SENTENCIA CONSTITUCIONAL Nº 738/00-R
Fecha: 28-Jul-2000
CONSIDERANDO:
CONSIDERANDO: Que, el recurrente en su demanda de 6 de julio de 2000, corriente a fs. 1 de obrados, expresa que “Luego de una prolongada, injusta e ilegal detención en celdas de la Policía Fronteriza” de Guayaramerín, al amparo del art. 18 de la Constitución Política del Estado interpone el presente Recurso, pidiendo se declare procedente y sea con costas, daños y perjuicios ordenándose su libertad.
CONSIDERANDO: Que, instalada la audiencia pública el 7 de julio de 2000, cual consta de fs. 30 a 32 y vta. de obrados el recurrente mediante su abogado modifica su demanda desistiendo y retirando la misma en contra del Comandante de la Policía Fronteriza de Guayaramerín pero ratifica y mantiene el contenido de la misma con relación al Administrador de la Aduana; asimismo, ampliando los fundamentos de su Recurso, señala que no existe ningún documento que respalde la detención realizada por efectivos de la Aduana el 19 de junio del presente año, además de que no se ha manifestado por qué delito se lo detuvo, encontrándose detenido “en depósito” por orden del recurrido Administrador, sin que se le haya tomado su declaración y sin que nadie quiera responsabilizarse por tal hecho. Aduce que se han vencido todos los plazos, incluso los adicionales para determinar su libertad o enjuiciamiento penal, por lo que su detención es injusta e ilegal y violatoria del art. 9 de la Constitución Política del Estado; solicita que se indique cuál es el delito aduanero, y por qué se cometió el atropello de conducir un camión que se encontraba en una carretera a más de 100 Kms. de la frontera, después de haber pasado por el despacho de la autoridad recurrida y haberse cumplido todas las formalidades aduaneras.
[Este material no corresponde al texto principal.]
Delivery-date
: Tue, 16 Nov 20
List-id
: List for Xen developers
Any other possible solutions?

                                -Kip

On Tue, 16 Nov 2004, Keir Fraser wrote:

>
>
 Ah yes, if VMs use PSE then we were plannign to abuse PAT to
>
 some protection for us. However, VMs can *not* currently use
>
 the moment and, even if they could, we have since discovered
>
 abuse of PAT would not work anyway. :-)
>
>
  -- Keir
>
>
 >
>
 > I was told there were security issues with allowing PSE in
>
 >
Por su parte, el recurrido presta su informe señalando que la Administración de Aduanas de Guayaramerín procedió conforme lo dispone el art. 210 de la Ley Nº 1990, pasando el caso más el conductor detenido a conocimiento de la Fiscalía, quien a partir de ese momento se convierte en parte acusadora, realizando el informe de acuerdo al art. 211 de la citada Ley, por lo que también el Juzgado tenía conocimiento y debió tomar los recaudos.
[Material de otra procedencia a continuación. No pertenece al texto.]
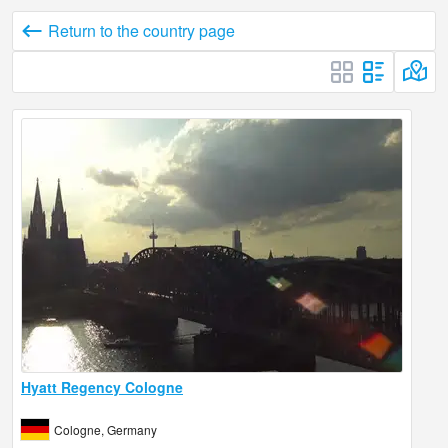
Return to the country page
Hyatt Regency Cologne
Cologne, Germany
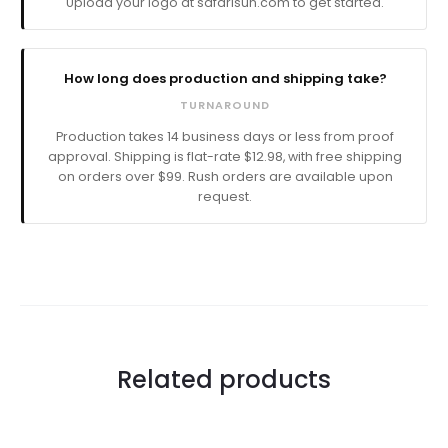
Upload your logo at safarisun.com to get started.
How long does production and shipping take?
TURNAROUND
Production takes
business days
or less from proof
approval. Shipping is flat-rate $12.98, with free shipping
on orders over $99. Rush orders are available upon
request.
Related products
Dice que desconoce por qué el Fiscal y el Juez no libraron el mandamiento de aprehensión correspondiente; afirma también que se tiene el acta de decomiso, más la documentación utilizada en el delito de contrabando; que se interceptó el camión que transportaba mercadería catalogándose como irregular su ingreso, ya que la póliza de importación que se portaba había sido utilizada el 17 de junio para el pase de otro camión, además de que dicha póliza no era documento original, para sorprender la buena fe de los puestos de control.
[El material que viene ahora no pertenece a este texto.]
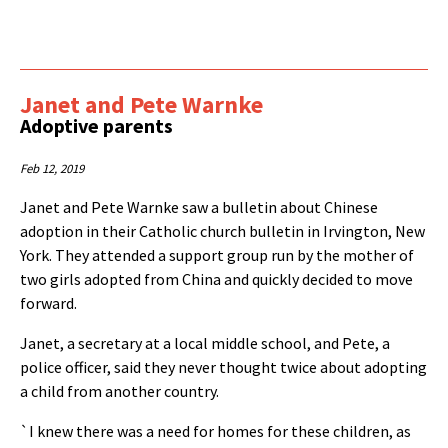
Janet and Pete Warnke
Adoptive parents
Feb 12, 2019
Janet and Pete Warnke saw a bulletin about Chinese
adoption in their Catholic church bulletin in Irvington, New
York. They attended a support group run by the mother of
two girls adopted from China and quickly decided to move
forward.
Janet, a secretary at a local middle school, and Pete, a
police officer, said they never thought twice about adopting
a child from another country.
`I knew there was a need for homes for these children, as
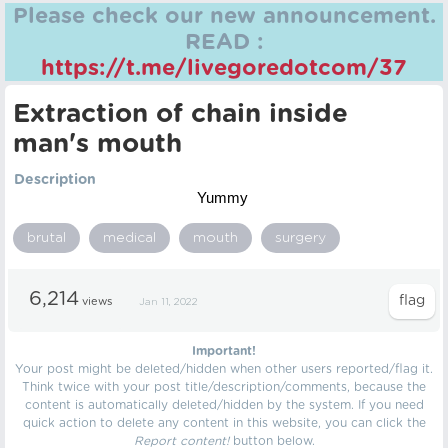
Please check our new announcement.
READ :
https://t.me/livegoredotcom/37
Extraction of chain inside
man's mouth
Description
Yummy
brutal
medical
mouth
surgery
6,214
views
Jan 11, 2022
Important!
Your post might be deleted/hidden when other users reported/flag it.
Think twice with your post title/description/comments, because the
content is automatically deleted/hidden by the system. If you need
quick action to delete any content in this website, you can click the
Report content!
button below.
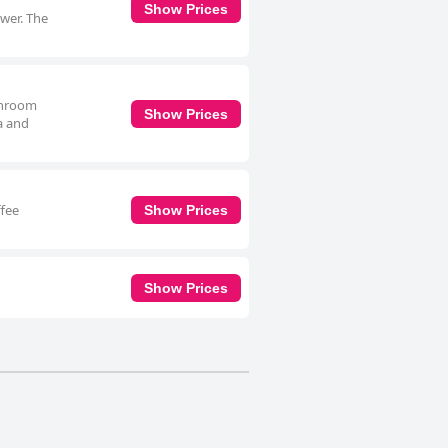
Show Prices
ower. The
athroom
Show Prices
ea and
ffee
Show Prices
Show Prices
CONSIDERANDO: Que, el recurso de Hábeas Corpus establecido en el art. 18 de la Constitución Política del Estado, ha sido instituido para proteger y garantizar la libertad por ser un derecho fundamental de la persona, cuando esta creyere estar arbitraria, indebida o ilegalmente perseguida, detenida, procesada o presa, lo que ha ocurrido en el caso de autos, dado que de obrados se ha llegado a evidenciar que el recurrente en principio fue detenido según lo establece el art. 210 de la Ley General de Aduanas; sin embargo, dicha detención posteriormente se convirtió en ilegal, porque el recurrido Administrador de Aduanas omitió reportar la detención dentro del plazo de 24 horas, haciéndolo recién el 23 de junio y sin las formalidades legales.
Por otro lado, el retiro y desistimiento de la demanda del Recurso contra Juan Esteban Yancovic Gutiérrez, no convierte la detención ilegal a legal, dado que se trata de la protección de un derecho fundamental: la libertad; así lo ha establecido la jurisprudencia constitucional mediante el Auto Constitucional Nº 120/99-R de 9 de septiembre de 1999, más aún cuando el nombrado en su calidad de Comandante de Frontera de Guayaramerín incurrió en detención ilegal e indebida, la cual se demuestra plenamente del análisis de los obrados cursantes en el expediente, pues como autoridad policial y responsable de un puesto de detención, debió exigir la respectiva orden para proseguir con la detención del recurrente fuera del plazo de las 24 horas, conforme lo imponen expresamente los arts. 9, 10 y 11 de la Constitución Política del Estado, que garantizan a toda persona privada de su libertad, una detención que guarde el respeto de sus derechos y garantías fundamentales protegidas por nuestra Constitución Política del Estado.